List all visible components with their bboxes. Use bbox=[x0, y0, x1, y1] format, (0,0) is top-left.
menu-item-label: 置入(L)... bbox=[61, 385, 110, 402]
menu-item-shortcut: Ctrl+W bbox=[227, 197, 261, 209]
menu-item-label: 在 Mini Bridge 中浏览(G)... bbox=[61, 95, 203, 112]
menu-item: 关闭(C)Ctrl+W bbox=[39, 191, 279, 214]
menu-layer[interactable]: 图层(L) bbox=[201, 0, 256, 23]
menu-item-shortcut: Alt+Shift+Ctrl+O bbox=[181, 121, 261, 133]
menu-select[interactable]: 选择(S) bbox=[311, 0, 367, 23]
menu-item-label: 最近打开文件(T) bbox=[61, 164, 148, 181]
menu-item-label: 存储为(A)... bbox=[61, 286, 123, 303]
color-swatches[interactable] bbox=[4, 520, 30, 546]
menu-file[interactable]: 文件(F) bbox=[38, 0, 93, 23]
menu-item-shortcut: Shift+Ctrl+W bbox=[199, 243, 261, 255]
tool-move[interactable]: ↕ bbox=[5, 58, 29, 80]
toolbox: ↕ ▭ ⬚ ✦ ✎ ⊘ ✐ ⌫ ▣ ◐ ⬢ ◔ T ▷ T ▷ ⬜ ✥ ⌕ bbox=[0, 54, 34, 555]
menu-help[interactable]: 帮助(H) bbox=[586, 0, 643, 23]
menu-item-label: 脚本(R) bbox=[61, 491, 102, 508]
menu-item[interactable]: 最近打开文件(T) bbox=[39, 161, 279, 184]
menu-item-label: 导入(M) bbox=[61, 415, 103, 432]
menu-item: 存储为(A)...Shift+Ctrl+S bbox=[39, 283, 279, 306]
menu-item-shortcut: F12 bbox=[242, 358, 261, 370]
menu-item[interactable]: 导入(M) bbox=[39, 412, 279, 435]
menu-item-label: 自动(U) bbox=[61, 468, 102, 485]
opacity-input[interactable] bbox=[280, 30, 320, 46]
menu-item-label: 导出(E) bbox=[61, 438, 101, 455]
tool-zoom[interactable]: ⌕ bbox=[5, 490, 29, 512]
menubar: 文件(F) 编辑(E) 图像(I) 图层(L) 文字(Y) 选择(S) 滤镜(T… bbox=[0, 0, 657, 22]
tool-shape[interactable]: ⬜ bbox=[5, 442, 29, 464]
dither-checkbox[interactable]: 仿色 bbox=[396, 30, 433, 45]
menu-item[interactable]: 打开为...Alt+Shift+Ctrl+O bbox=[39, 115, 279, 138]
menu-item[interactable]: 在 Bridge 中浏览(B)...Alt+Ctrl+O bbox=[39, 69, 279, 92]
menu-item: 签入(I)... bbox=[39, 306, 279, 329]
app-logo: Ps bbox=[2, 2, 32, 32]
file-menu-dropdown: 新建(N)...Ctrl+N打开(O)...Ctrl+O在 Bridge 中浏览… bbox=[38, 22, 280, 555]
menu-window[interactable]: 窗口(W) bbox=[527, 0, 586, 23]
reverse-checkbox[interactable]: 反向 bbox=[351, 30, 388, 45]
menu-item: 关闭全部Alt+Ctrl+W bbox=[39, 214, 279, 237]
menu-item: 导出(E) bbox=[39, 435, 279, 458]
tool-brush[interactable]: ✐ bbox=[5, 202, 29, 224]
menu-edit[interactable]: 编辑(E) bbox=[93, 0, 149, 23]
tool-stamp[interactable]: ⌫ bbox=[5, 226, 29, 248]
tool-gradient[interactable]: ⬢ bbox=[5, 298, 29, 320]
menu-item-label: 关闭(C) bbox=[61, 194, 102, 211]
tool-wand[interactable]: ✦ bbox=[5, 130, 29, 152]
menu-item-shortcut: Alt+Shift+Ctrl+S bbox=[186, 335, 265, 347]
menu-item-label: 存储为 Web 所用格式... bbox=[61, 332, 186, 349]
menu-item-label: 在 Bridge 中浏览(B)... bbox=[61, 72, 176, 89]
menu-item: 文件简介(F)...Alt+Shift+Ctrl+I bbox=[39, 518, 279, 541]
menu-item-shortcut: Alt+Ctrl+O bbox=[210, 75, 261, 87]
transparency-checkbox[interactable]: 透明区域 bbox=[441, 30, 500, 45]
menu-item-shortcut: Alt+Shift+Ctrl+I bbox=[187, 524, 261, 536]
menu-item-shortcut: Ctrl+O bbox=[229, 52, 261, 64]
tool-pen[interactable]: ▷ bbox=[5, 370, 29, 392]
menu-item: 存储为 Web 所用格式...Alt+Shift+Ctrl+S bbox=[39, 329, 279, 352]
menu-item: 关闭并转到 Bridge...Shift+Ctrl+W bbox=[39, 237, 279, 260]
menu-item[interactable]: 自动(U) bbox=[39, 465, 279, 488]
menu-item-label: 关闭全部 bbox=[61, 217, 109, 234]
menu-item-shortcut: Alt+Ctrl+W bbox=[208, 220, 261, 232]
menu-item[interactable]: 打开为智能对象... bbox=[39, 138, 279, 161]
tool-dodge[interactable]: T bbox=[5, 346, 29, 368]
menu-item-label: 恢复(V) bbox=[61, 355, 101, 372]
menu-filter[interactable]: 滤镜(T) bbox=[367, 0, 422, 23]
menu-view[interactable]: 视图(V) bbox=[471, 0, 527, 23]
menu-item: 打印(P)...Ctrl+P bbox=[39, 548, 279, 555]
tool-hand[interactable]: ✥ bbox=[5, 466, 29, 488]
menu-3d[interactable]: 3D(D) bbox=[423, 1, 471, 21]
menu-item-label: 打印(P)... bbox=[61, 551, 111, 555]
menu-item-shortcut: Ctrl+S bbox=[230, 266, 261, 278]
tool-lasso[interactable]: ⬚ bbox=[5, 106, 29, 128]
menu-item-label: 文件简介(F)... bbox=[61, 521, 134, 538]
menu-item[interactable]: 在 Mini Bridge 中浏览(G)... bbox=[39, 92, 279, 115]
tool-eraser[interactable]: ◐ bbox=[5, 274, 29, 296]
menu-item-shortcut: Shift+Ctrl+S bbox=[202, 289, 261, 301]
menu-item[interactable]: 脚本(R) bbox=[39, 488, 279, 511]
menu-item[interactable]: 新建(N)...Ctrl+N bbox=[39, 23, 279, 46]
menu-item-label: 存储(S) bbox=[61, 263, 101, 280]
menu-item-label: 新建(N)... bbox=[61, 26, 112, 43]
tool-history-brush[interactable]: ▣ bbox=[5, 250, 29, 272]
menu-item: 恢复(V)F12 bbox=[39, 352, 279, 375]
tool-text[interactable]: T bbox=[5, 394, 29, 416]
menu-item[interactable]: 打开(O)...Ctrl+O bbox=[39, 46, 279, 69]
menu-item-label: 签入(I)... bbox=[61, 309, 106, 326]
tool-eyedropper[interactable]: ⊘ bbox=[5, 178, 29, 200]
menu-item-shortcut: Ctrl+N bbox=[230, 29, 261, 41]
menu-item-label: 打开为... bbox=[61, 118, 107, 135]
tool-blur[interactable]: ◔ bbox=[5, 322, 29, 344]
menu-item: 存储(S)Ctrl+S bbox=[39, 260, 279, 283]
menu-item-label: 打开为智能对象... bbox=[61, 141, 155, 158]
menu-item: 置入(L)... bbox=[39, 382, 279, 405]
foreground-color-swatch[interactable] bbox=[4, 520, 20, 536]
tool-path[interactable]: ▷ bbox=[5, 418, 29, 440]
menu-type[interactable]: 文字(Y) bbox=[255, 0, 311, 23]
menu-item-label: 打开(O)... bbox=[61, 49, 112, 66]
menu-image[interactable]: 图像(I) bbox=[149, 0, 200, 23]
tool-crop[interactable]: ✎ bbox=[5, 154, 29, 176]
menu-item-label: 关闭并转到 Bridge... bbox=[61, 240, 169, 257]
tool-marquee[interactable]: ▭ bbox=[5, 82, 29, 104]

...

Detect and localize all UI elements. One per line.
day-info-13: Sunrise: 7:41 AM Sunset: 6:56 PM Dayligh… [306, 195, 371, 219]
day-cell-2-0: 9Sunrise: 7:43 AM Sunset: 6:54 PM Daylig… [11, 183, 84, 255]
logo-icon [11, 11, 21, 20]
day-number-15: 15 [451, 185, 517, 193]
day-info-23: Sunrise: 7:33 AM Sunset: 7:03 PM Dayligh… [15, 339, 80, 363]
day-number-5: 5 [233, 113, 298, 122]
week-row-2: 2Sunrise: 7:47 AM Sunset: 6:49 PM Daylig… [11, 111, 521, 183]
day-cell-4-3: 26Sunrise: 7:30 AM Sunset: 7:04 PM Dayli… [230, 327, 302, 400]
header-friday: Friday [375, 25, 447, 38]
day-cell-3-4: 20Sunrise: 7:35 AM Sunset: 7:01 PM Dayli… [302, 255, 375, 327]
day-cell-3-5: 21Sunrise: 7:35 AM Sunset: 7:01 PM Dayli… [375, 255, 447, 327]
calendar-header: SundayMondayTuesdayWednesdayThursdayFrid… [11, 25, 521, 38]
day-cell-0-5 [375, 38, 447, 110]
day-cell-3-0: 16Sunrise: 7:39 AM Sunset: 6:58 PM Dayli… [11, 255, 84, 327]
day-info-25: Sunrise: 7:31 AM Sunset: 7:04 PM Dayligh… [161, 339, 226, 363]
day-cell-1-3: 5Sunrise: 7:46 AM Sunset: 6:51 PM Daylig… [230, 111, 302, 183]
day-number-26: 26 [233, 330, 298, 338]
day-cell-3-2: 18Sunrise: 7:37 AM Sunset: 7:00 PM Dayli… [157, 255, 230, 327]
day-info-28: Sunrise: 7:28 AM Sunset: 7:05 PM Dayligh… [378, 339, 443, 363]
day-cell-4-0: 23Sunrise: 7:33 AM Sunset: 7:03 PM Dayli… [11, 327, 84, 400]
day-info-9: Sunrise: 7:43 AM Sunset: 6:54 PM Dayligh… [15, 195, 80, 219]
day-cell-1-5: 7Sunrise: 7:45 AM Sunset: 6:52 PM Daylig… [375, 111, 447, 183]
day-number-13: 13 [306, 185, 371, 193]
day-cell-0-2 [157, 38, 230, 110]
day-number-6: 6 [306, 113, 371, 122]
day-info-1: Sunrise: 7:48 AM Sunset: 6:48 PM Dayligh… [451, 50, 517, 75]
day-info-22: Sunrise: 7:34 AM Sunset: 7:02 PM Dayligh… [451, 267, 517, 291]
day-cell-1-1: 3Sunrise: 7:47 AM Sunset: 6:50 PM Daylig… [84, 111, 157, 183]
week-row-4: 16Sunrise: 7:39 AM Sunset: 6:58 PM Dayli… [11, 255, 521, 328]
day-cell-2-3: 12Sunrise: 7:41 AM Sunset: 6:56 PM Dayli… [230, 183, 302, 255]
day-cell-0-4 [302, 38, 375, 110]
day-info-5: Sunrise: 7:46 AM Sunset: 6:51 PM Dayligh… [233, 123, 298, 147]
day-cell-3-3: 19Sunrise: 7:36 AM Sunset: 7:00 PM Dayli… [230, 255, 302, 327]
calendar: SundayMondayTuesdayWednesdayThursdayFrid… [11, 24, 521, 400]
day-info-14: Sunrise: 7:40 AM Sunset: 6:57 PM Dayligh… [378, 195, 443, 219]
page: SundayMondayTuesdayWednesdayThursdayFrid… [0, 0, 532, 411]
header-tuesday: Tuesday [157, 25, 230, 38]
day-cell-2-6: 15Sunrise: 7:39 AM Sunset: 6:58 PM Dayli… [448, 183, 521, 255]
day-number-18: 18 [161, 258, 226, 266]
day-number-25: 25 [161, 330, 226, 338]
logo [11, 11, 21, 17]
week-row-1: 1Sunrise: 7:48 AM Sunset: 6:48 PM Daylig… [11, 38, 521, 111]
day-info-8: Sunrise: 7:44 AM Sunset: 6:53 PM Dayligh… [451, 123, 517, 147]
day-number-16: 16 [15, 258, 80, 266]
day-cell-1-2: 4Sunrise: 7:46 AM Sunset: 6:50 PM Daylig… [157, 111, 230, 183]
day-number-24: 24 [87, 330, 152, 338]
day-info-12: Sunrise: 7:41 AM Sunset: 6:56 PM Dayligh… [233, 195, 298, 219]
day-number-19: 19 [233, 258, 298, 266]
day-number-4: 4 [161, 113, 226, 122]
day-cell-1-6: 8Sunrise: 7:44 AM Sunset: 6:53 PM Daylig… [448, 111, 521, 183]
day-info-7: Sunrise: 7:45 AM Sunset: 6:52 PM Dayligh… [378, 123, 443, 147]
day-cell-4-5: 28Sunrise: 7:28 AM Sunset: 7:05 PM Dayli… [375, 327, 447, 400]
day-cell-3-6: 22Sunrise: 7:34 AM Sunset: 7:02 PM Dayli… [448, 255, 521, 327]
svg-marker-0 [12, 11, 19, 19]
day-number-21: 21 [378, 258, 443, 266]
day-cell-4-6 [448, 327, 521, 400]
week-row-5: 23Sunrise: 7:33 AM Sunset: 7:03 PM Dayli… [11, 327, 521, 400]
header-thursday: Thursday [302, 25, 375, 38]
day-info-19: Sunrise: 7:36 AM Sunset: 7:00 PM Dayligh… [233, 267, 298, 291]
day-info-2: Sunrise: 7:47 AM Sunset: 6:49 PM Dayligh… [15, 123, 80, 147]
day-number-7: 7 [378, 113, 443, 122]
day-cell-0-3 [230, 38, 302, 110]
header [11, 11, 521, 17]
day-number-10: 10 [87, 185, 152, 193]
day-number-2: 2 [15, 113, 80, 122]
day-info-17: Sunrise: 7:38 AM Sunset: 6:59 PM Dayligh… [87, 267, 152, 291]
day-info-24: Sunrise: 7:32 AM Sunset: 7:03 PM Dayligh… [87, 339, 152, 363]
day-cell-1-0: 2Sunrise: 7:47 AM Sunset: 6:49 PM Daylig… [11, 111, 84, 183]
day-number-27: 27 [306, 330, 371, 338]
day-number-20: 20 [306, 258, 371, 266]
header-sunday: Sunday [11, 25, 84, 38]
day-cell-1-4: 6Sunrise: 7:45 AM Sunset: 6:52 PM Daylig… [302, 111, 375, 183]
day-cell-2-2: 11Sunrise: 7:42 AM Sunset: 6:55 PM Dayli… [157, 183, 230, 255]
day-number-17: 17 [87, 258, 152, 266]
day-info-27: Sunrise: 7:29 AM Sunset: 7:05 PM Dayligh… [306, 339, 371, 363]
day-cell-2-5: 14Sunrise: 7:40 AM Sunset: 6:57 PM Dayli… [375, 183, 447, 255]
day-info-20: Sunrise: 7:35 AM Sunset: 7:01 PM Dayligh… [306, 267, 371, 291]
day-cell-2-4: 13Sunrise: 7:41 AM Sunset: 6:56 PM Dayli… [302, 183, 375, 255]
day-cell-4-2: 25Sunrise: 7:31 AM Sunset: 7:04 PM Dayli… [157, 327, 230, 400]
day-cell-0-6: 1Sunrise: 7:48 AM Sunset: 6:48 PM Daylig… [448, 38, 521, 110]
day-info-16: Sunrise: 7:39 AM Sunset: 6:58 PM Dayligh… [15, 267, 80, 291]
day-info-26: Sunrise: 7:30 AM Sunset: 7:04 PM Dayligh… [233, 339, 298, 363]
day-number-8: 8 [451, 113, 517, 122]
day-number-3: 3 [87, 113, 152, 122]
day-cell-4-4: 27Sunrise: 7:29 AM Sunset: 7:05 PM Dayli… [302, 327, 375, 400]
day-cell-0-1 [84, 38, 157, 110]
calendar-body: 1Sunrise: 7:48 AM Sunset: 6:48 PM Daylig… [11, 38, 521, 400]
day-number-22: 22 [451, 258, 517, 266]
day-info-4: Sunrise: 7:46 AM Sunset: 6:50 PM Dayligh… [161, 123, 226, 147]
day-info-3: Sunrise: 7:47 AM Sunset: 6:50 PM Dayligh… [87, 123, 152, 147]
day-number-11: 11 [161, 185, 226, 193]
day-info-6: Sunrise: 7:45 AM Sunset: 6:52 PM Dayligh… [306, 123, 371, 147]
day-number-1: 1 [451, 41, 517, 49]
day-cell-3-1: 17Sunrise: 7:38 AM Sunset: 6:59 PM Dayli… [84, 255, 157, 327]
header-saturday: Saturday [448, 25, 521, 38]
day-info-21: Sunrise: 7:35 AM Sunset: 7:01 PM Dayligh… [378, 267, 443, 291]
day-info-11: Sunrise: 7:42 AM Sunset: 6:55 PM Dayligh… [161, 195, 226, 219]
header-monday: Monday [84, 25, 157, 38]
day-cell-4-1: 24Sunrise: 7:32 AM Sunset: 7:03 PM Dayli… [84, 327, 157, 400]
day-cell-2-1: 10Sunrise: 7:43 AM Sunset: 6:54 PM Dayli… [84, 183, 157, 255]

WHAT TO PRODUCE: Reproduce each line of the records in which "checkbox" appears.

RESULT OF THIS TASK:
dither-checkbox[interactable]: 仿色 bbox=[396, 30, 433, 45]
reverse-checkbox[interactable]: 反向 bbox=[351, 30, 388, 45]
transparency-checkbox[interactable]: 透明区域 bbox=[441, 30, 500, 45]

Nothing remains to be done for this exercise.